=== Begin Enclosure ===

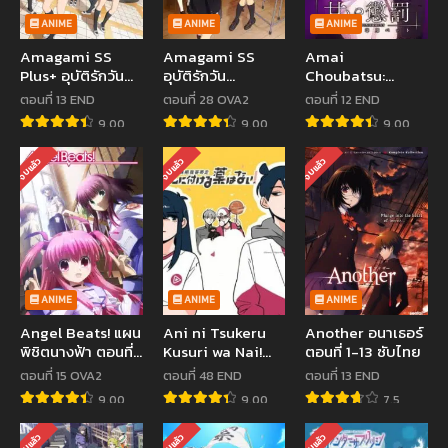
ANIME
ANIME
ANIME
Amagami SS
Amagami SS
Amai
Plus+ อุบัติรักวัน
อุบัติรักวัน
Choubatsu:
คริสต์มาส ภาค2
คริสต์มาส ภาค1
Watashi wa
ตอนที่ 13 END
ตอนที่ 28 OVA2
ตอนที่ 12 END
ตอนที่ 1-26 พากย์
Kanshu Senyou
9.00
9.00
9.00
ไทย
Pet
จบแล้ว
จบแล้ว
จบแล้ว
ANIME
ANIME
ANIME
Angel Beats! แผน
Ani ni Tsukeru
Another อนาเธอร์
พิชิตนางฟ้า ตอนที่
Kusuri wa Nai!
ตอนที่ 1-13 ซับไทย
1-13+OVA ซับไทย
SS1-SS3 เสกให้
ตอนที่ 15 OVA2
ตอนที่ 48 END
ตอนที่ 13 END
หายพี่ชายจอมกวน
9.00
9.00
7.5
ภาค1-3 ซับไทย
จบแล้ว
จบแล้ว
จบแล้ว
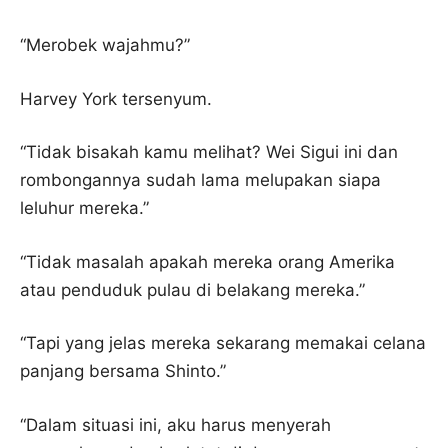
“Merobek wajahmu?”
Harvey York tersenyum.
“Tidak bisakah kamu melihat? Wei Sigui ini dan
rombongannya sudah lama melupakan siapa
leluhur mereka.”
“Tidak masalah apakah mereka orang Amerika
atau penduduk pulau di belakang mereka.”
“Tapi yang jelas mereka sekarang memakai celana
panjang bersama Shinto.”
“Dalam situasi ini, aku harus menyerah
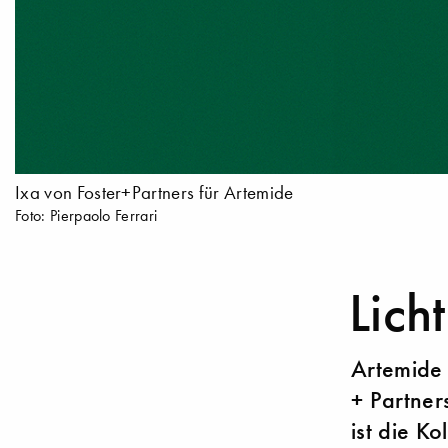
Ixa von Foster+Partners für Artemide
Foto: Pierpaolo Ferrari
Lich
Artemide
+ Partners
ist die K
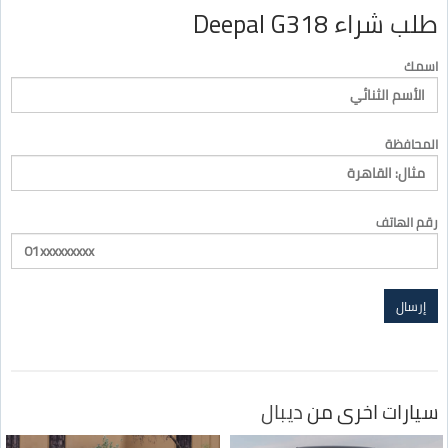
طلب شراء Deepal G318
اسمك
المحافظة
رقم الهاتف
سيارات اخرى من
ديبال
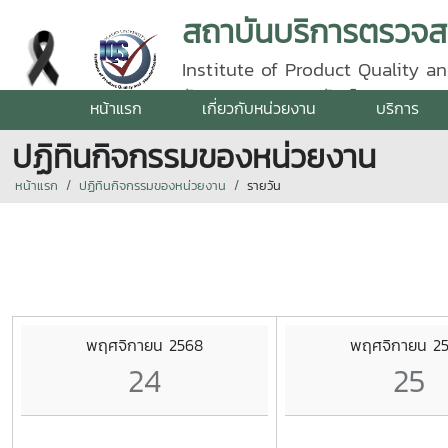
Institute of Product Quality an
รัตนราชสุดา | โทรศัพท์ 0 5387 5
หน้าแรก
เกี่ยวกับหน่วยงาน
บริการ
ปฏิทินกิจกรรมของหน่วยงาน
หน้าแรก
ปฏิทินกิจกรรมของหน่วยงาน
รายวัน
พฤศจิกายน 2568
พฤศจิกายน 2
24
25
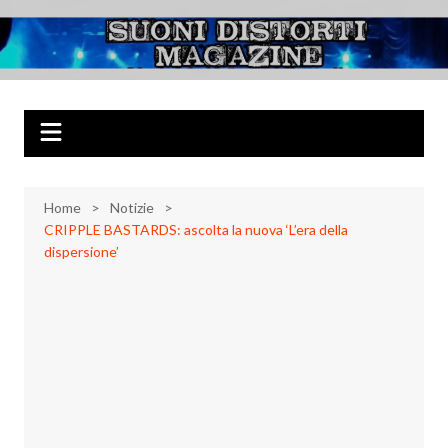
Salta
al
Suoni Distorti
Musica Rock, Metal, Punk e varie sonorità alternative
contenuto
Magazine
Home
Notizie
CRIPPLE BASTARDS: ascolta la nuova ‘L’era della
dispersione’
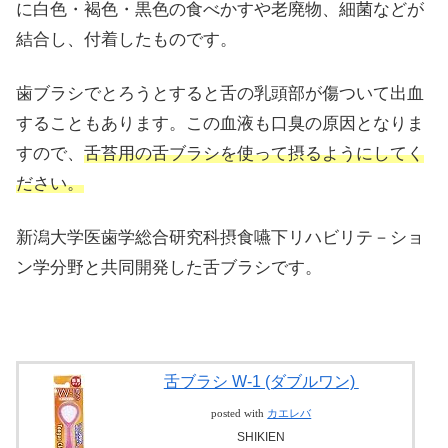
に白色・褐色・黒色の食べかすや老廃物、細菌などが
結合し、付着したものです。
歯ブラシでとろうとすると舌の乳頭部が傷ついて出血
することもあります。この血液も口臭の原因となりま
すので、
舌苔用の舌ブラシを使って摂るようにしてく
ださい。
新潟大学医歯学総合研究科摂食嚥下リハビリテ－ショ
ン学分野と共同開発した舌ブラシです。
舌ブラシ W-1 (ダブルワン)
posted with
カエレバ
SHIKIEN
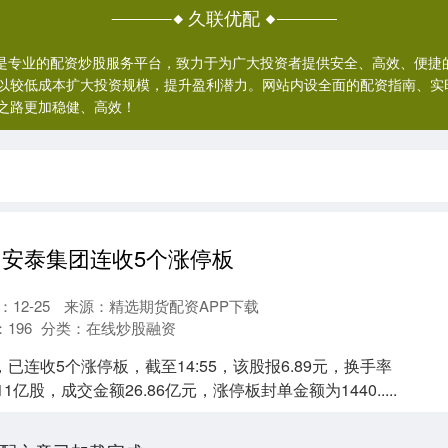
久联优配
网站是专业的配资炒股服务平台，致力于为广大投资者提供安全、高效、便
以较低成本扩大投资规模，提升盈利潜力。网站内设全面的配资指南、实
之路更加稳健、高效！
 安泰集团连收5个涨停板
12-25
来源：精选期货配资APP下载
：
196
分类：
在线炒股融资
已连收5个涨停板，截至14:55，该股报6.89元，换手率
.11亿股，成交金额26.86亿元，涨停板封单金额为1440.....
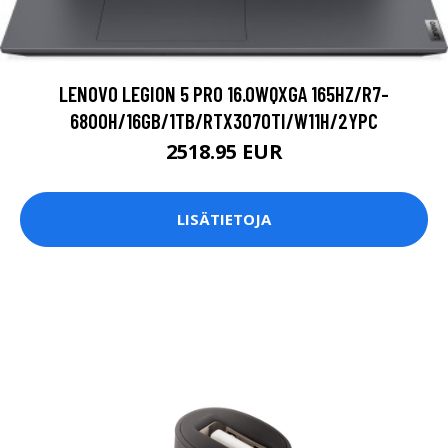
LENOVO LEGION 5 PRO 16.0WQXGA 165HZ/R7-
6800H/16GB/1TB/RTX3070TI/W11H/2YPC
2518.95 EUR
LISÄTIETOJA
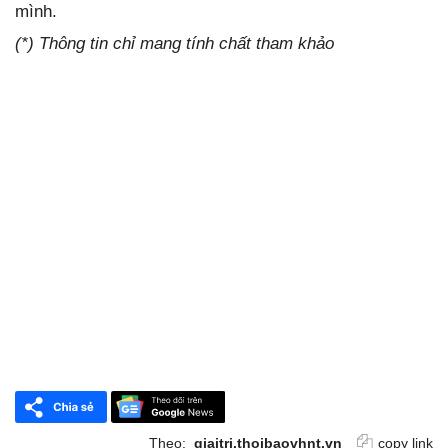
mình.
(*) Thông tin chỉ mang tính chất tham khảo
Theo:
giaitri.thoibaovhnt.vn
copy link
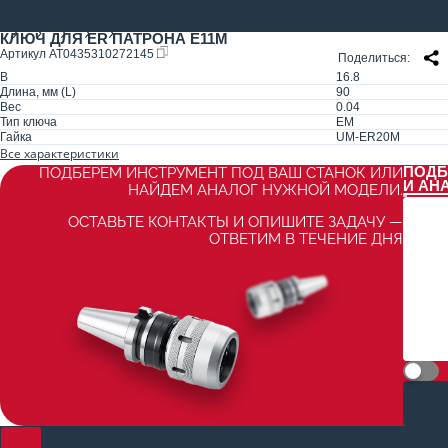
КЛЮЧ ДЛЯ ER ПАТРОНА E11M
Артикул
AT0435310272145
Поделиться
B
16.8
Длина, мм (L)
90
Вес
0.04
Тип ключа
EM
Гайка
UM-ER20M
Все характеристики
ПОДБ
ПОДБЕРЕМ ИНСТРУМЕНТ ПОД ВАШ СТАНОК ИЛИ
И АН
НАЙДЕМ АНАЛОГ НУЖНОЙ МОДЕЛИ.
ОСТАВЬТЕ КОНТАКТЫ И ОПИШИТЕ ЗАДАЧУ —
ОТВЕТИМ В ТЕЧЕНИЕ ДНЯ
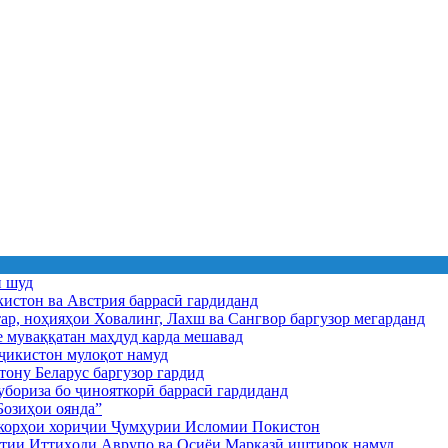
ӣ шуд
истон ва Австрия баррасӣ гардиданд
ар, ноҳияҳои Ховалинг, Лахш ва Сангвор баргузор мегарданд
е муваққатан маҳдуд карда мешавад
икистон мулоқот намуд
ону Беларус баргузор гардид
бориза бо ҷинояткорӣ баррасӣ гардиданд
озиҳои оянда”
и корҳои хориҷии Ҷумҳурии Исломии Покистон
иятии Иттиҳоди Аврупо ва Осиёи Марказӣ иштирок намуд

=== End Enclosure ===

Using the data above, print every line exactly, omitting pictures.

ANIME
ANIME
ANIME
Amagami SS
Amagami SS
Amai
Plus+ อุบัติรักวัน
อุบัติรักวัน
Choubatsu:
คริสต์มาส ภาค2
คริสต์มาส ภาค1
Watashi wa
ตอนที่ 13 END
ตอนที่ 28 OVA2
ตอนที่ 12 END
ตอนที่ 1-26 พากย์
Kanshu Senyou
9.00
9.00
9.00
ไทย
Pet
จบแล้ว
จบแล้ว
จบแล้ว
ANIME
ANIME
ANIME
Angel Beats! แผน
Ani ni Tsukeru
Another อนาเธอร์
พิชิตนางฟ้า ตอนที่
Kusuri wa Nai!
ตอนที่ 1-13 ซับไทย
1-13+OVA ซับไทย
SS1-SS3 เสกให้
ตอนที่ 15 OVA2
ตอนที่ 48 END
ตอนที่ 13 END
หายพี่ชายจอมกวน
9.00
9.00
7.5
ภาค1-3 ซับไทย
จบแล้ว
จบแล้ว
จบแล้ว
“Merobek wajahmu?”
Harvey York tersenyum.
“Tidak bisakah kamu melihat? Wei Sigui ini dan
rombongannya sudah lama melupakan siapa
leluhur mereka.”
“Tidak masalah apakah mereka orang Amerika
atau penduduk pulau di belakang mereka.”
“Tapi yang jelas mereka sekarang memakai celana
panjang bersama Shinto.”
“Dalam situasi ini, aku harus menyerah
Ixa von Foster+Partners für Artemide
Foto: Pierpaolo Ferrari
Lich
Artemide
+ Partners
ist die K
طلب شراء Deepal G318
اسمك
المحافظة
رقم الهاتف
سيارات اخرى من
ديبال
Institute of Product Quality an
รัตนราชสุดา | โทรศัพท์ 0 5387 5
หน้าแรก
เกี่ยวกับหน่วยงาน
บริการ
ปฏิทินกิจกรรมของหน่วยงาน
หน้าแรก
ปฏิทินกิจกรรมของหน่วยงาน
รายวัน
พฤศจิกายน 2568
พฤศจิกายน 2
24
25
Salta
al
Suoni Distorti
Musica Rock, Metal, Punk e varie sonorità alternative
contenuto
Magazine
Home
Notizie
CRIPPLE BASTARDS: ascolta la nuova ‘L’era della
dispersione’
に白色・褐色・黒色の食べかすや老廃物、細菌などが
結合し、付着したものです。
歯ブラシでとろうとすると舌の乳頭部が傷ついて出血
することもあります。この血液も口臭の原因となりま
すので、
舌苔用の舌ブラシを使って摂るようにしてく
ださい。
新潟大学医歯学総合研究科摂食嚥下リハビリテ－ショ
ン学分野と共同開発した舌ブラシです。
舌ブラシ W-1 (ダブルワン)
posted with
カエレバ
SHIKIEN
久联优配
网站是专业的配资炒股服务平台，致力于为广大投资者提供安全、高效、便
以较低成本扩大投资规模，提升盈利潜力。网站内设全面的配资指南、实
之路更加稳健、高效！
 安泰集团连收5个涨停板
12-25
来源：精选期货配资APP下载
：
196
分类：
在线炒股融资
已连收5个涨停板，截至14:55，该股报6.89元，换手率
.11亿股，成交金额26.86亿元，涨停板封单金额为1440.....
LENOVO LEGION 5 PRO 16.0WQXGA 165HZ/R7-
6800H/16GB/1TB/RTX3070TI/W11H/2YPC
2518.95 EUR
LISÄTIETOJA
mình.
(*) Thông tin chỉ mang tính chất tham khảo
Theo:
giaitri.thoibaovhnt.vn
copy link
КЛЮЧ ДЛЯ ER ПАТРОНА E11M
Артикул
AT0435310272145
Поделиться
B
16.8
Длина, мм (L)
90
Вес
0.04
Тип ключа
EM
Гайка
UM-ER20M
Все характеристики
ПОДБ
ПОДБЕРЕМ ИНСТРУМЕНТ ПОД ВАШ СТАНОК ИЛИ
И АН
НАЙДЕМ АНАЛОГ НУЖНОЙ МОДЕЛИ.
ОСТАВЬТЕ КОНТАКТЫ И ОПИШИТЕ ЗАДАЧУ —
ОТВЕТИМ В ТЕЧЕНИЕ ДНЯ
ӣ шуд
истон ва Австрия баррасӣ гардиданд
ар, ноҳияҳои Ховалинг, Лахш ва Сангвор баргузор мегарданд
е муваққатан маҳдуд карда мешавад
икистон мулоқот намуд
ону Беларус баргузор гардид
бориза бо ҷинояткорӣ баррасӣ гардиданд
озиҳои оянда”
и корҳои хориҷии Ҷумҳурии Исломии Покистон
иятии Иттиҳоди Аврупо ва Осиёи Марказӣ иштирок намуд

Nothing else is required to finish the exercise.